The course of expectation of life at birth before the secular shift has a much less even appearance than the course of proportions of elderly: ups and downs succeed each other in the English figures in a way that recalls the heraldic description dancetty . Nevertheless, the claim for an underlying constancy seems strong in this matter too. Variation between extremes of 41.68 years (maximum) in the 1580s and 27.77 years (minimum) in the 1560s—the propinquity in date of the maximal peak and minimal trough should be noted—is accompanied by a concentration of two-thirds of the values between 35 and 40 years. When the graphs for expectation of life at birth are smoothed by the use of moving averages,[16] they also have a decidedly even appearance. Work in progress at the Cambridge length of life project suggests a surprising stability over time in the longevity figures for elite groups, back to the later Middle Ages for British peers and members of Parliament, back to the beginning of the Christian era for Chinese mandarins. It seems safe to assume that the secular shift is properly represented by a sudden, precipitous rise from a lower plateau to a higher level in both dimensions.

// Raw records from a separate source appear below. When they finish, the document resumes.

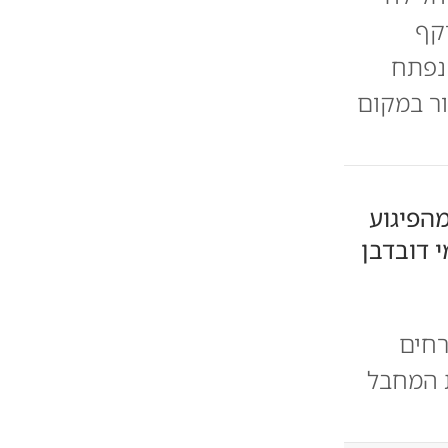
יקף
 נפתח
ור במקום
הפיגוע
י דובדבן
רחים
ת המחבל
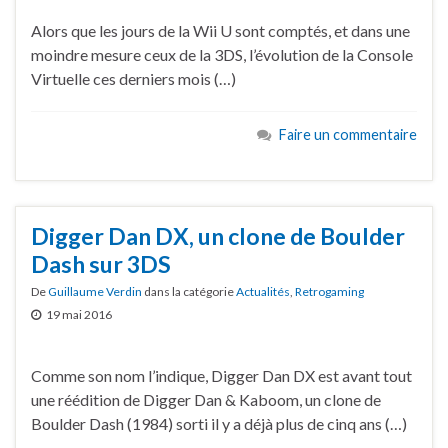
Alors que les jours de la Wii U sont comptés, et dans une
moindre mesure ceux de la 3DS, l’évolution de la Console
Virtuelle ces derniers mois (…)
Faire un commentaire
Digger Dan DX, un clone de Boulder
Dash sur 3DS
De
Guillaume Verdin
dans la catégorie
Actualités
,
Retrogaming
19 mai 2016
Comme son nom l’indique, Digger Dan DX est avant tout
une réédition de Digger Dan & Kaboom, un clone de
Boulder Dash (1984) sorti il y a déjà plus de cinq ans (…)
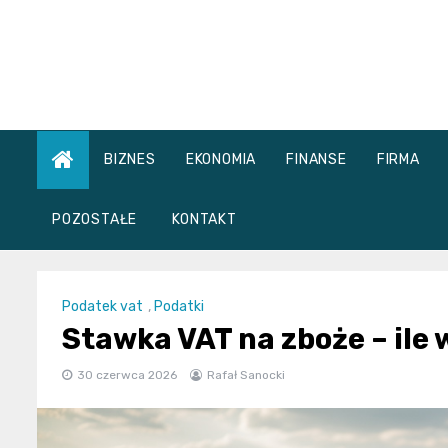
Skip
to
content
BIZNES
EKONOMIA
FINANSE
FIRMA
POZOSTAŁE
KONTAKT
Podatek vat
,
Podatki
Stawka VAT na zboże – ile
30 czerwca 2026
Rafał Sanocki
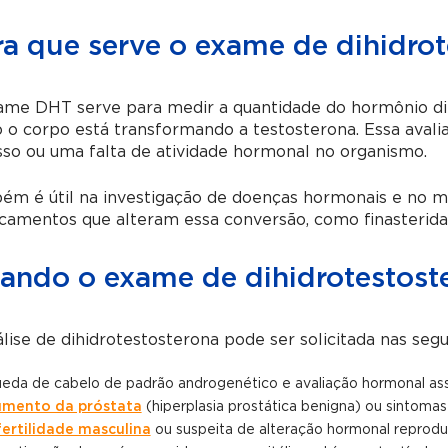
ra que serve o exame de dihidrot
ame DHT serve para medir a quantidade do hormônio dih
o corpo está transformando a testosterona. Essa avaliaç
so ou uma falta de atividade hormonal no organismo.
ém é útil na investigação de doenças hormonais e no 
amentos que alteram essa conversão, como finasterida 
ando o exame de dihidrotestoste
lise de dihidrotestosterona pode ser solicitada nas segu
eda de cabelo de padrão androgenético e avaliação hormonal ass
mento da próstata
(hiperplasia prostática benigna) ou sintomas 
fertilidade masculina
ou suspeita de alteração hormonal reprodut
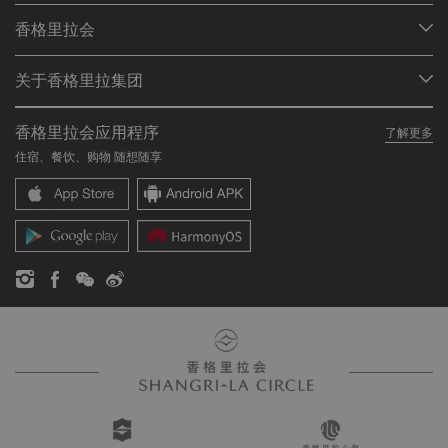
我们的目的地
香格里拉会
查找预订
会员计划概述
会议与宴会
关于香格里拉集团
加入香格里拉会
餐厅与酒吧
关于我们
我的账户
投资咨询
香格里拉会应用程序
了解更多
我们的酒店品牌
常见问题
职业发展
住宿、餐饮、购物 随想随享
香格里拉中心
联络我们
企业社会责任
香格里拉公寓
新闻稿
联系方式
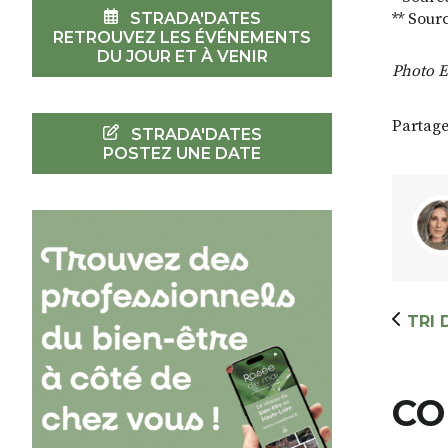
STRADA'DATES
** Sour
RETROUVEZ LES ÉVÉNEMENTS
DU JOUR ET À VENIR
Photo E
Partage
STRADA'DATES
POSTEZ UNE DATE
TRI
CO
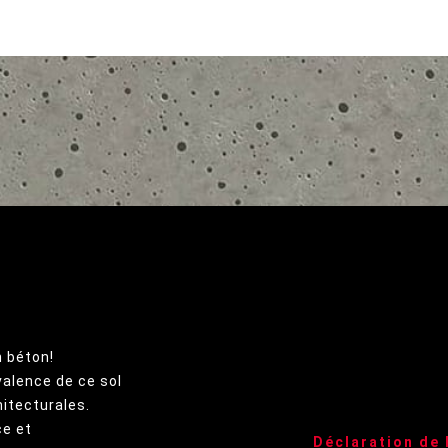
n béton!
valence de ce sol
hitecturales.
ce et
Déclaration de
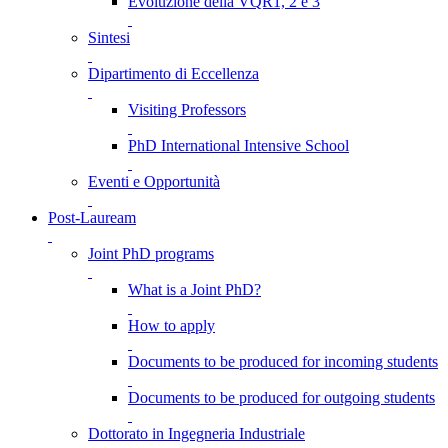
Evoluzione della VQR1, 2 e 3
Sintesi
Dipartimento di Eccellenza
Visiting Professors
PhD International Intensive School
Eventi e Opportunità
Post-Lauream
Joint PhD programs
What is a Joint PhD?
How to apply
Documents to be produced for incoming students
Documents to be produced for outgoing students
Dottorato in Ingegneria Industriale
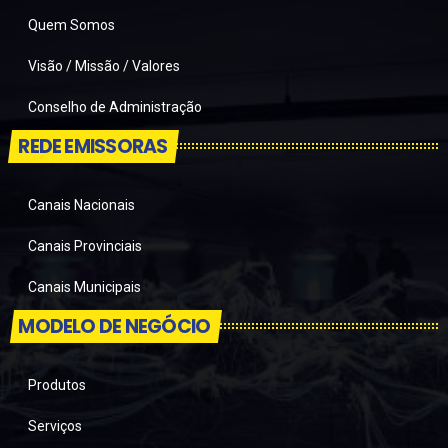
Quem Somos
Visão / Missão / Valores
Conselho de Administração
REDE EMISSORAS
Canais Nacionais
Canais Provinciais
Canais Municipais
MODELO DE NEGÓCIO
Produtos
Serviços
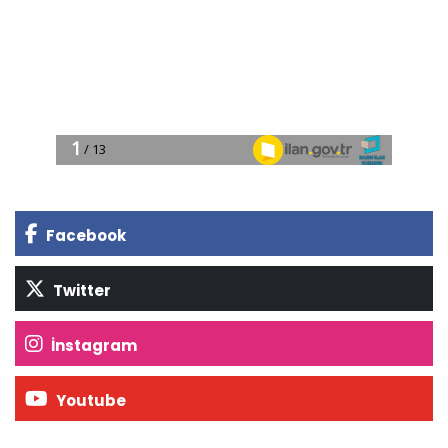
Facebook
Twitter
İnstagram
Youtube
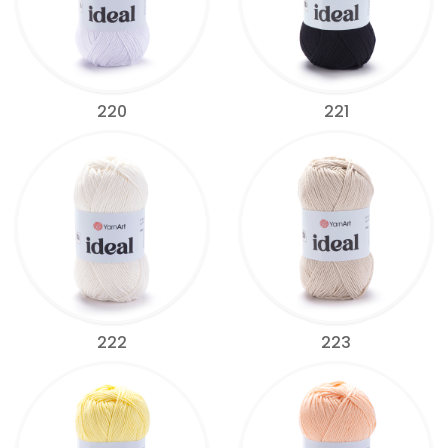
220
221
222
223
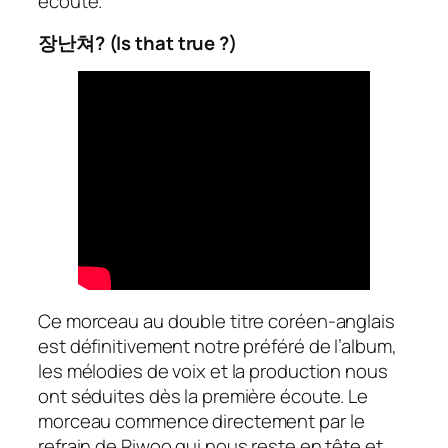
écoute.
장난쳐? (Is that true ?)
Ce morceau au double titre coréen-anglais
est définitivement notre préféré de l’album,
les mélodies de voix et la production nous
ont séduites dès la première écoute. Le
morceau commence directement par le
refrain de Riwoo qui nous reste en tête et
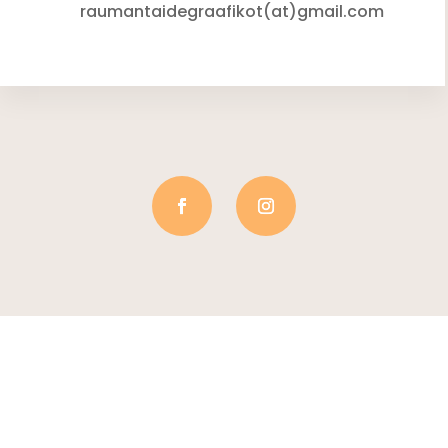
raumantaidegraafikot(at)gmail.com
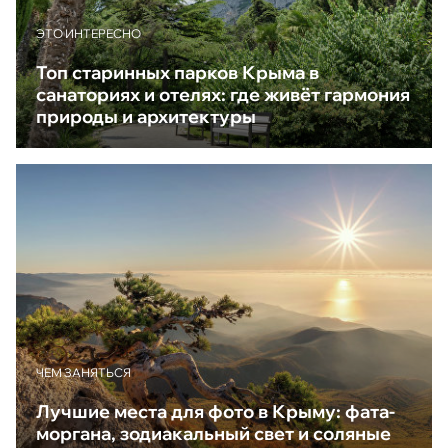
ЭТО ИНТЕРЕСНО
Топ старинных парков Крыма в
санаториях и отелях: где живёт гармония
природы и архитектуры
ЧЕМ ЗАНЯТЬСЯ
Лучшие места для фото в Крыму: фата-
моргана, зодиакальный свет и соляные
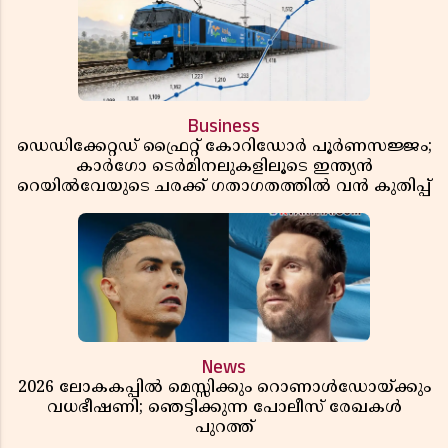
Business
ഡെഡിക്കേറ്റഡ് ഫ്രൈറ്റ് കോറിഡോർ പൂർണസജ്ജം;
കാർഗോ ടെർമിനലുകളിലൂടെ ഇന്ത്യൻ
റെയിൽവേയുടെ ചരക്ക് ഗതാഗതത്തിൽ വൻ കുതിപ്പ്
News
2026 ലോകകപ്പിൽ മെസ്സിക്കും റൊണാൾഡോയ്ക്കും
വധഭീഷണി; ഞെട്ടിക്കുന്ന പോലീസ് രേഖകൾ
പുറത്ത്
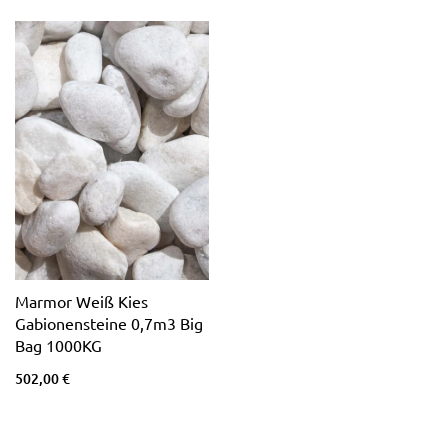
Marmor Weiß Kies
Gabionensteine 0,7m3 Big
Bag 1000KG
502,00 €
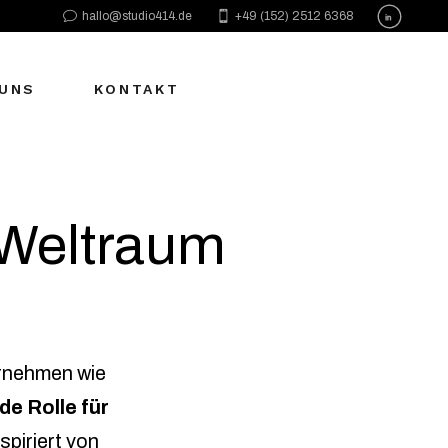
hallo@studio414.de
+49 (152) 2512 6368
 UNS
KONTAKT
n Weltraum
ernehmen wie
e Rolle für
spiriert von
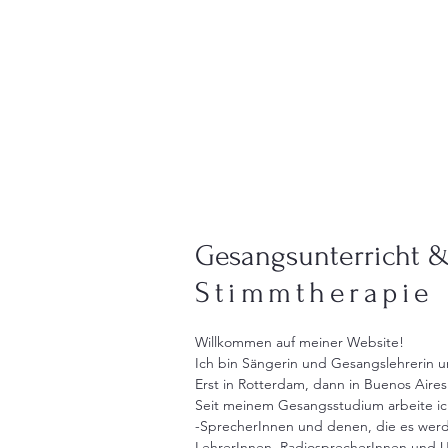
Gesangsunterricht 
Stimmtherapie
Willkommen auf meiner Website!
Ich bin Sängerin und Gesangslehrerin 
Erst in Rotterdam, dann in Buenos Aires 
Seit meinem Gesangsstudium arbeite ic
-SprecherInnen und denen, die es wer
LehrerInnen, RadiosprecherInnen und U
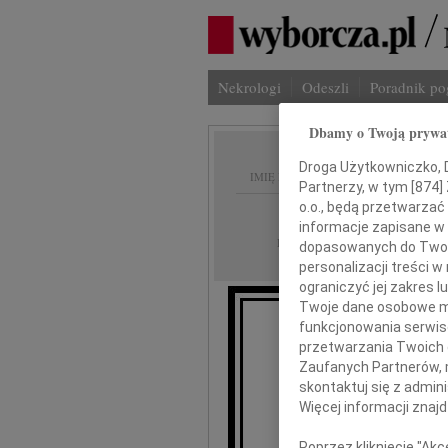
Nekrologi
Odeszli
Poradnik p
Dbamy o Twoją prywa
Droga Użytkowniczko, Dr
IMIĘ I NAZWISKO:
Partnerzy, w tym [
874
]
o.o., będą przetwarzać 
Opole
REGION:
informacje zapisane w
02.11.2020
DATA EMISJI:
dopasowanych do Twoich
personalizacji treści 
ograniczyć jej zakres
Twoje dane osobowe mo
funkcjonowania serwisó
D
przetwarzania Twoich da
Zaufanych Partnerów, 
skontaktuj się z admin
składam
z 
Więcej informacji znaj
Poprzez kliknięcie "Ak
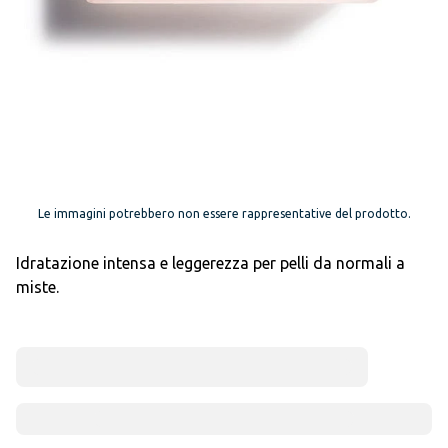
Le immagini potrebbero non essere rappresentative del prodotto.
Idratazione intensa e leggerezza per pelli da normali a
miste.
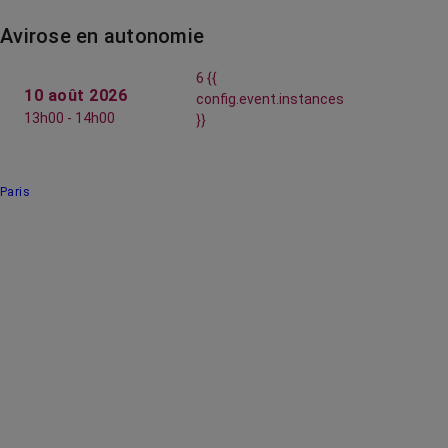
Avirose en autonomie
6 {{
10 août 2026
config.event.instances
13h00 - 14h00
}}
Paris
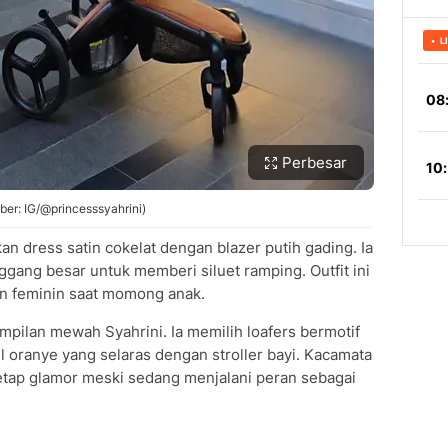
Perbesar
ber: IG/@princesssyahrini)
n dress satin cokelat dengan blazer putih gading. Ia
gang besar untuk memberi siluet ramping. Outfit ini
an feminin saat momong anak.
pilan mewah Syahrini. Ia memilih loafers bermotif
il oranye yang selaras dengan stroller bayi. Kacamata
tap glamor meski sedang menjalani peran sebagai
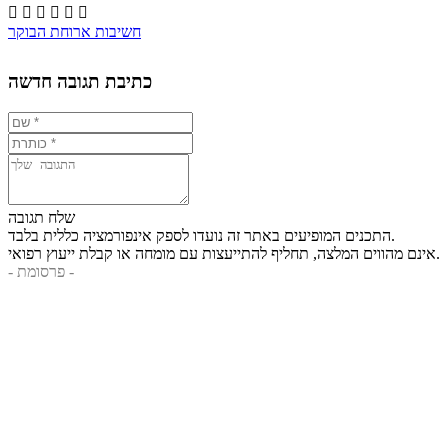






חשיבות ארוחת הבוקר
כתיבת תגובה חדשה
שלח תגובה
התכנים המופיעים באתר זה נועדו לספק אינפורמציה כללית בלבד.
אינם מהווים המלצה, תחליף להתייעצות עם מומחה או קבלת ייעוץ רפואי.
- פרסומת -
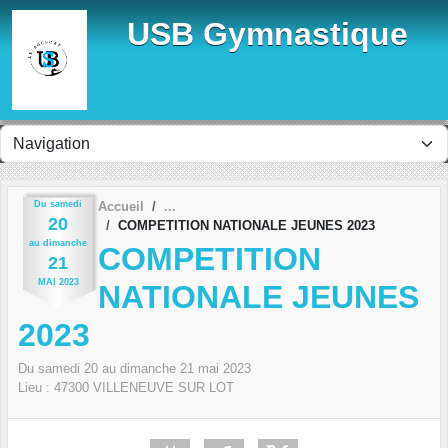
Panneau de gestion des cookies
USB Gymnastique
Du
samedi
Accueil
20
COMPETITION NATIONALE JEUNES 2023
au
dimanche
COMPETITION
21
MAI
2023
NATIONALE JEUNES
2023
Du
samedi
20
au
dimanche
21
mai
2023
Lieu :
47300
VILLENEUVE SUR LOT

The implications of these considerations for the historical demography of aging must be quite evident. Although they were subject to quite sharp fluctuations in life expectation at birth-and here the effects of epidemics, wars, and food shortages spring to mind—our ancestors never seem to have been subject to aging changes on anything like the scale that has been experienced by the populations going through the secular shift. Recovery in duration of life was rapid after episodes of disaster, though it must be remembered that this recovery consisted largely of better prospects for newly arrived infants and children. Proportions of elderly persons in the population at large remained fairly constant, showing the same tendency to revert to the average after rises and falls, for centuries on end as far as we can tell.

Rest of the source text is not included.